In 1952, RoMere started a program to help needy Indian families at Christmas by collecting and distributing donations of food, clothing, and toys. The program became known as Box 14-A, simply named for her Post Office box in Tiff City. The charity continued to grow each year, so that by 1978, she was helping more than 300 Indian families, representing more than 10 different tribes, in the quad-state area of southwest Missouri, southeast Kansas, northeast Oklahoma, and northwest Arkansas.

RoMere Darling Martin

Real photo postcard by Devolite Peerless, c.1950, “Romere Darling (Martin) – Pottawatomie Indian”. Original card in the Dailey family library.

Julius Martin had died in 1968. RoMere later married the widower, Ovando Collman, who died in February, 1979. She had outlived three husbands, but a month later, RoMere Darling, nee Rose Marie Grinnell, died in a Joplin, Missouri, hospital on March 26, 1979, at age 67, after a long battle with cancer. She had no children. Her obituary was carried by the Associated Press.4 She was buried at the Bassett Grove Cemetery in Delaware County, Oklahoma, as RoMere Martin.
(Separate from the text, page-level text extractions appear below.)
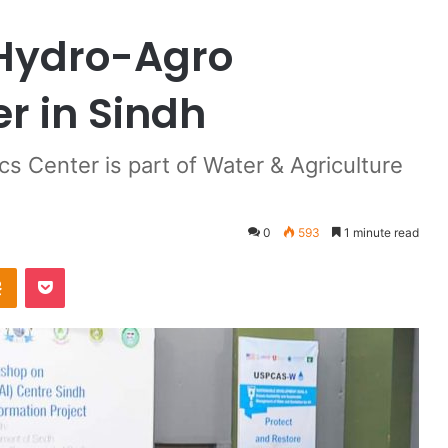
 Hydro-Agro
r in Sindh
cs Center is part of Water & Agriculture
0
593
1 minute read
Odnoklassniki
Pocket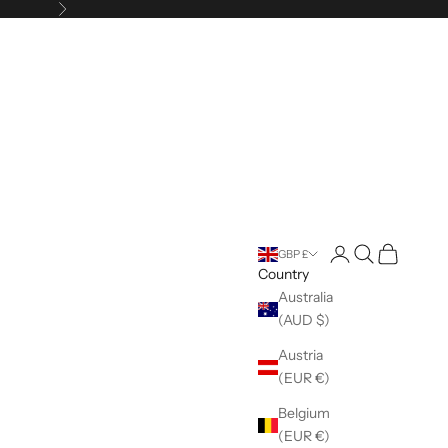
Next
Open account pag
Open search
Open cart
GBP £
Country
Australia
(AUD $)
Austria
(EUR €)
Belgium
(EUR €)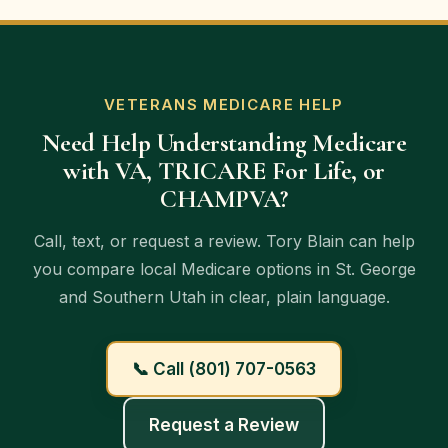
providers, plan rules, and existing coverage.
Medicare plan reviews at no cost to you. The
goal is to explain available options clearly so
veterans and families can make informed
decisions.
VETERANS MEDICARE HELP
Need Help Understanding Medicare
with VA, TRICARE For Life, or
CHAMPVA?
Call, text, or request a review. Tory Blain can help
you compare local Medicare options in St. George
and Southern Utah in clear, plain language.
📞 Call (801) 707-0563
Request a Review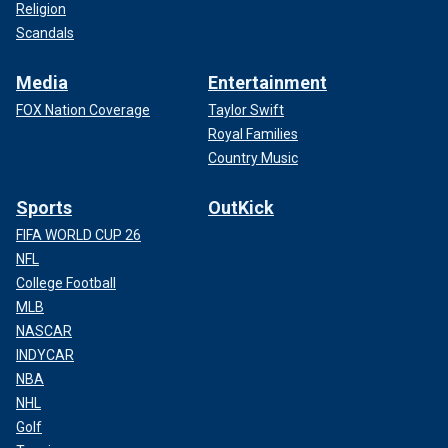
Religion
Scandals
Media
Entertainment
FOX Nation Coverage
Taylor Swift
Royal Families
Country Music
Sports
OutKick
FIFA WORLD CUP 26
NFL
College Football
MLB
NASCAR
INDYCAR
NBA
NHL
Golf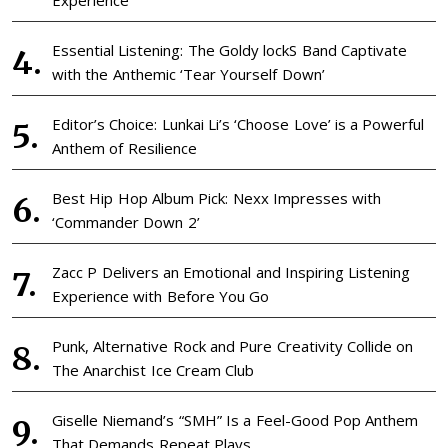
Experience
Essential Listening: The Goldy lockS Band Captivate
with the Anthemic ‘Tear Yourself Down’
Editor’s Choice: Lunkai Li’s ‘Choose Love’ is a Powerful
Anthem of Resilience
Best Hip Hop Album Pick: Nexx Impresses with
‘Commander Down 2’
Zacc P Delivers an Emotional and Inspiring Listening
Experience with Before You Go
Punk, Alternative Rock and Pure Creativity Collide on
The Anarchist Ice Cream Club
Giselle Niemand’s “SMH” Is a Feel-Good Pop Anthem
That Demands Repeat Plays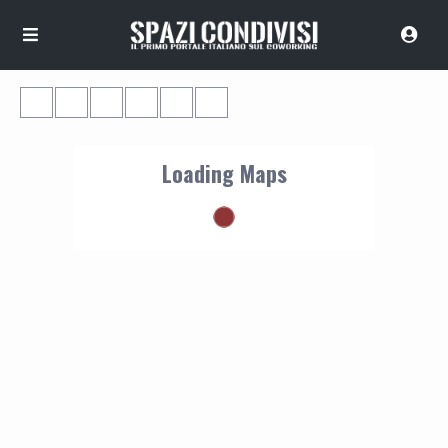
Loading Maps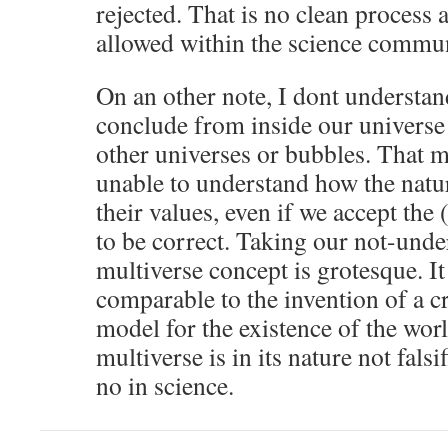
rejected. That is no clean process
allowed within the science commun
On an other note, I dont understa
conclude from inside our universe 
other universes or bubbles. That 
unable to understand how the natu
their values, even if we accept the
to be correct. Taking our not-unde
multiverse concept is grotesque. It 
comparable to the invention of a cr
model for the existence of the worl
multiverse is in its nature not falsi
no in science.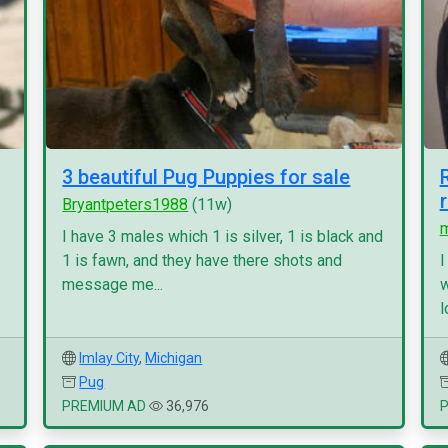
3 beautiful Pug Puppies for sale
Bryantpeters1988
(11w)
I have 3 males which 1 is silver, 1 is black and
1 is fawn, and they have there shots and
I
message me...
w
l
Imlay City
,
Michigan
Pug
PREMIUM AD
36,976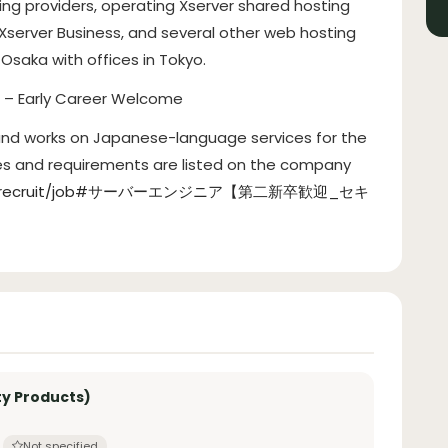
ting providers, operating Xserver shared hosting
 Xserver Business, and several other web hosting
Osaka with offices in Tokyo.
) – Early Career Welcome
 and works on Japanese-language services for the
ies and requirements are listed on the company
.co.jp/recruit/job#サーバーエンジニア【第二新卒歓迎_セキ
ty Products)
Not specified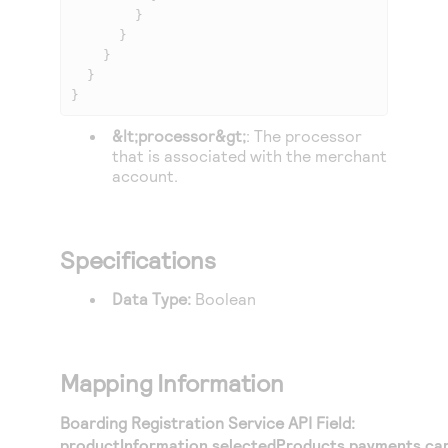
        }

      }

    }

  }

}
&lt;processor&gt;
: The processor
that is associated with the merchant
account.
Specifications
Data Type:
Boolean
Mapping Information
Boarding Registration Service API Field:
productInformation.selectedProducts.payments.ca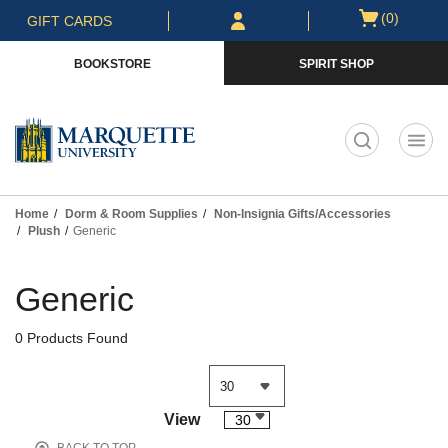
Skip
Skip
Open
(0)
GIFT CARDS
to
to
cart
main
main
menu
BOOKSTORE
SPIRIT SHOP
content
navigation
menu
t
Home
Dorm & Room Supplies
Non-Insignia Gifts/Accessories
Plush
Generic
Skip
to
Generic
products
0 Products Found
View
30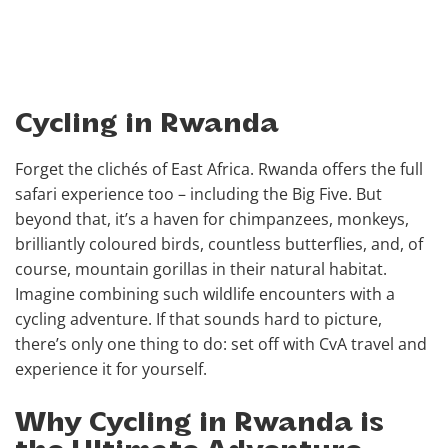
Cycling in Rwanda
Forget the clichés of East Africa. Rwanda offers the full
safari experience too – including the Big Five. But
beyond that, it’s a haven for chimpanzees, monkeys,
brilliantly coloured birds, countless butterflies, and, of
course, mountain gorillas in their natural habitat.
Imagine combining such wildlife encounters with a
cycling adventure. If that sounds hard to picture,
there’s only one thing to do: set off with CvA travel and
experience it for yourself.
Why Cycling in Rwanda is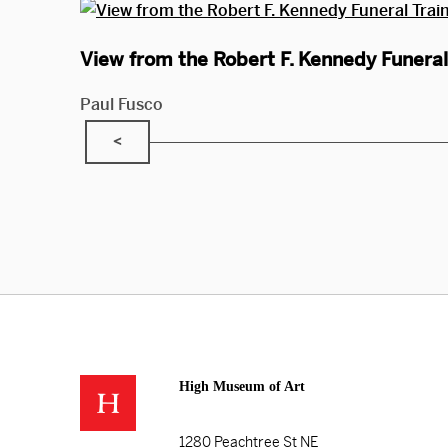
View from the Robert F. Kennedy Funeral 
Paul Fusco
<
High Museum of Art
1280 Peachtree St NE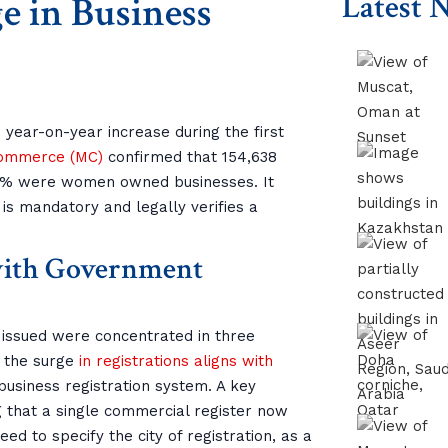
e in Business
Latest 
year-on-year increase during the first
Commerce (MC)
confirmed that 154,638
45% were women owned businesses. It
 is mandatory and legally verifies a
 with Government
 issued were concentrated in three
, the surge
in registrations aligns with
 business registration system. A key
g that a single commercial register now
d to specify the city of registration, as a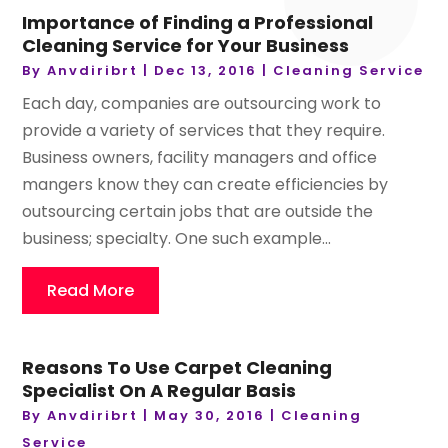
Importance of Finding a Professional
Cleaning Service for Your Business
By
Anvdiribrt
|
Dec 13, 2016
|
Cleaning Service
Each day, companies are outsourcing work to
provide a variety of services that they require.
Business owners, facility managers and office
mangers know they can create efficiencies by
outsourcing certain jobs that are outside the
business; specialty. One such example...
Read More
Reasons To Use Carpet Cleaning
Specialist On A Regular Basis
By
Anvdiribrt
|
May 30, 2016
|
Cleaning
Service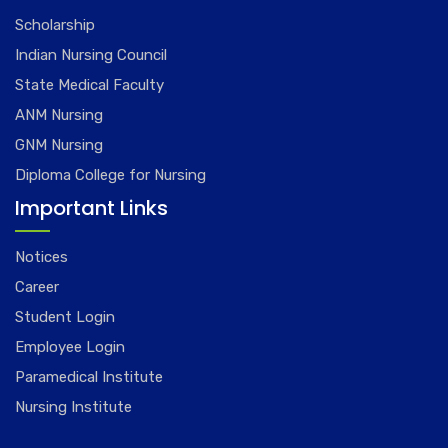
Scholarship
Indian Nursing Council
State Medical Faculty
ANM Nursing
GNM Nursing
Diploma College for Nursing
Important Links
Notices
Career
Student Login
Employee Login
Paramedical Institute
Nursing Institute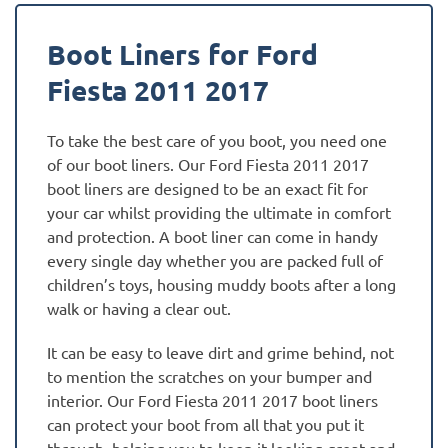
Boot Liners for Ford
Fiesta 2011 2017
To take the best care of you boot, you need one
of our boot liners. Our Ford Fiesta 2011 2017
boot liners are designed to be an exact fit for
your car whilst providing the ultimate in comfort
and protection. A boot liner can come in handy
every single day whether you are packed full of
children’s toys, housing muddy boots after a long
walk or having a clear out.
It can be easy to leave dirt and grime behind, not
to mention the scratches on your bumper and
interior. Our Ford Fiesta 2011 2017 boot liners
can protect your boot from all that you put it
through, helping you to keep it looking great and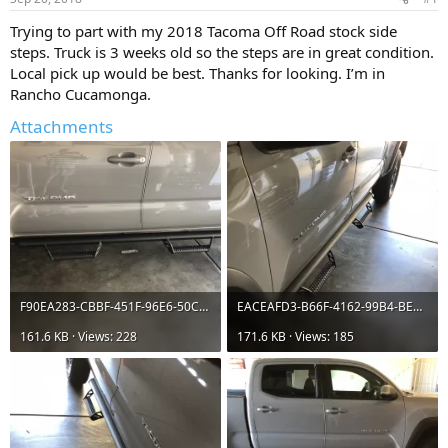
t
t
a
e
Trying to part with my 2018 Tacoma Off Road stock side
r
steps. Truck is 3 weeks old so the steps are in great condition.
t
Local pick up would be best. Thanks for looking. I’m in
e
Rancho Cucamonga.
r
Attachments
F90EA283-CBBF-451F-96E6-50CFA572FB76.webp
EACEAFD3-B66F-4162-99B4-BE36A8AEFEA2.webp
161.6 KB · Views: 228
171.6 KB · Views: 185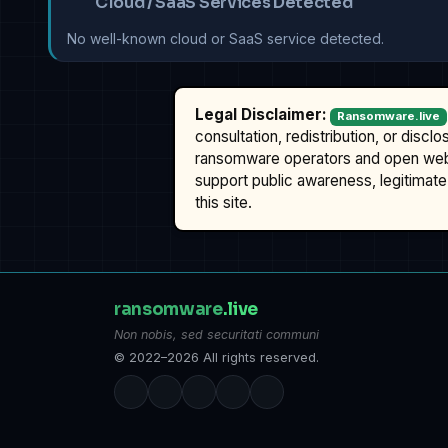
Cloud / SaaS Services Detected
No well-known cloud or SaaS service detected.
Legal Disclaimer:
Ransomware.live
consultation, redistribution, or discl
ransomware operators and open we
support public awareness, legitimate 
this site.
ransomware
.live
Non nobis, sed securitati communi
© 2022–2026 All rights reserved.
» Read about how I made the discoveries, completed the connections, and compiled this biography in Finding RoMere Darling.

Footnotes

  1. RoMere’s extended family genealogy may be found in the Chippewa-Munsee Genealogy database.
  2. “PIC” magazine, IV (10) published by Picpix Inc, New York, NY: 14–15.
  3. Excerpts from the Indian Center of Los Angeles newsletter, Talking Leaf, accessed online from the Helen Dagner forum.
  4. RoMere Darling Martin. “Indian crusader dies in Joplin” (AP). The Morning Sun. Pittsburg, KS. 27 March 1979: 8. Courtesy of the Crawford County Genealogical Society.


4 Comments »

  1. celia kinder said :
    September 9, 2007 at 12:28 pm


    my ex-husband was the step-grandson of romere darling martin..she herself had no children as i recall, but steve lasswell, the step-grandson made his home with them for awhile while he was a small child..this was very interesting reading…i never got to meet her but i think she must have been a remarkable person…steve’s grandfather would have been julius martin whose daughter mary was married to steve’s dad, glenn lasswell.

  2. sharon daniels said :
    October 15, 2007 at 12:29 pm


    My mother was Lundin, my grandmother Maude, My great grandmother Mary Grinnell, my great uncles Ona & Frank. Ona Grinnell’s daughter Little Rosie.. “Romere”.

  3. cheryl said :
    August 24, 2008 at 10:19 am


    Hello, I am looking for more information about the TurkeyFord Dance Group. My dad (Homer Snell) was a member and attended the trip they made to New York to be on the Ted Mack Amature hour telivision show. It would mean a great deal to me if you could help. I would like to find this to have something for his grandchildren. My grandparents taught at chillocco after leaving TurkeyFord. John Snell and his wife Easter (Bomberry) Snell. My grandmother was and still is on her journey as a Faithkeeper with the Seneca-Cayuga Nation in OKlahoma. Thank you Cheryl (Snell) Ellius

  4. BrokenClaw said :
    August 24, 2008 at 10:38 am


    I do not have any further information about Turkey Ford Dance. I came across it while researching RoMere Darling. As I’m sure you’ve already done, I couldn’t find anything about it online. Perhaps if someone else sees your inquiry, they will write here as well.